EXERCISE OBJECTIVE →
Each entry below is to be copied out exactly and in full.

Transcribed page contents
:::
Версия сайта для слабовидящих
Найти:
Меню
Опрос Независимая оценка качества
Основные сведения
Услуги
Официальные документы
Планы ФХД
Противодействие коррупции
:::
RESULT OF THIS TASK →
Версия сайта для слабовидящих
Найти:
Меню
Опрос Независимая оценка качества
Основные сведения
Услуги
Официальные документы
Планы ФХД
Противодействие коррупции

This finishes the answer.